If you plan to hold say, 5 different stocks, make sure they’re diversified across three different industries. The worst thing you could do is have half or more in a single industry. While it might serve you well when that industry is in an upswing, the backlash can be financially punishing when that sector turns down.

Realize that for a host of reasons we cannot predict, a specific industry can go into a bear market, even while the general market is flourishing. It’s all about diversifying the metaphorical eggs you have in your basket and that matters whether you’re in funds or individual stocks.

Dividend Stocks:

Dividends represent the return of a portion of a company’s profits to investors. They provide an immediate return on investment, so the investor is not entirely dependent on capital gains. They’re particularly attractive to income investors, and do provide some reliable measure of protection in market downturns.

Not only that, a company that pays dividends to their investors on a consistent basis is a healthy company. They’re able to continue operations, and even expand, while returning some of the profits to their investors.

Dividend aristocrats are described as “companies in the S&P 500 that have increased their payouts every year for at least 25 consecutive years.” The S&P 500, or simply the S&P, is a stock market index that measures the stock performance of 500 large companies listed on stock exchanges in the United States. It is one of the most commonly followed equity indices, and many consider it to be one of the best representations of the U.S. stock market.

Dividend aristocrats are also referred to as “dividend growth stocks,” which might be the optimal combination. You’ll undoubtedly notice that many of the companies on this list are well-known, and meet other criteria in this article.

Pick Companies with a Solid Track Record

The ultimate stock market fantasy is buying “penny stock” of an obscure, upstart company, then watching its stock price soar past $100 in just a few months.

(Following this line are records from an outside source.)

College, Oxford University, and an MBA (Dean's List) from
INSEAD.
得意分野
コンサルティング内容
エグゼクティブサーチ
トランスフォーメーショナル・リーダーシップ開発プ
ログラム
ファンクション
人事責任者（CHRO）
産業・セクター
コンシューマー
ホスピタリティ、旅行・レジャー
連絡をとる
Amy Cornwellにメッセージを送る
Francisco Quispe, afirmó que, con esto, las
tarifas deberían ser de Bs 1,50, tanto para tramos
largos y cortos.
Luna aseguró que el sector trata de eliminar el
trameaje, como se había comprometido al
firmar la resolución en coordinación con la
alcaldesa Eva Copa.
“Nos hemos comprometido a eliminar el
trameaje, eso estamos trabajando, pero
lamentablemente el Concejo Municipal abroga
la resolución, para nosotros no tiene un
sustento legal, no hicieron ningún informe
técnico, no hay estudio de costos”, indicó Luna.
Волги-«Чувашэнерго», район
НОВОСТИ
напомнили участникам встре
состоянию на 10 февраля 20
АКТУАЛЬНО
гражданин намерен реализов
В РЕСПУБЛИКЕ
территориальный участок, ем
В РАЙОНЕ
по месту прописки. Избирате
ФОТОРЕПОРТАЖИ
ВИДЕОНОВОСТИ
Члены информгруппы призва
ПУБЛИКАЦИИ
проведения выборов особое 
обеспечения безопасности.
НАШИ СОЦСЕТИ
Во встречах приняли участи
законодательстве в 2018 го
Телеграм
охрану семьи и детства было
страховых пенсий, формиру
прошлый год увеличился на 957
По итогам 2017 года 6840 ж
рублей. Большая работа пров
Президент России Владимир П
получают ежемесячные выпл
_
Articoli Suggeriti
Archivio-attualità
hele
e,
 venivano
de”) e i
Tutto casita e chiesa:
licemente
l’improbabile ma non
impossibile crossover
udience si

But fantasy is all that is. Sure, it happens in real life. But it’s only recognized in hindsight, after the stock price has taken off. Rest assured that for every such success story, there are 1,000 would-be fantasies that never got out of the starting gate. For that reason, it’s become very cliche for investment managers to all gather information from the same sources. They go with companies that have a proven track record.

Obviously, this will move you out of the realm of new companies. But the “first rule” of making money in the stock market is not to lose any. Any company that’s relatively new and unproven, is more likely to result in a negative outcome.

To be an established company, the business should be around for several years–the more the better. Even more important, they should have a steady track record of increasing both revenues and profits on a consistent basis. For example, you might look for a company whose revenues and profits have grown in eight of the last 10 years. Steady growth patterns generally show promise. Other investors see that too, as well as fund managers. Chances are, they’re either already holding that stock, or plan to buy it in the near future. All of that bodes well for the long-term prospects of that company.

Final Verdict: 

There is no magical solution on how to pick good stocks as the spell has yet to be conjured. But if you can understand that your best strategies can still produce losses, welcome to the world of investing. Investing requires a large measure of accepting risk, and that is the understanding that comes with markets and stocks rising and falling.

The best any of us can do is to only improve the chances of picking winning stocks and avoiding losses. Please understand that the pointers above will help you create guidelines to govern what stocks to pick and run with. Good luck!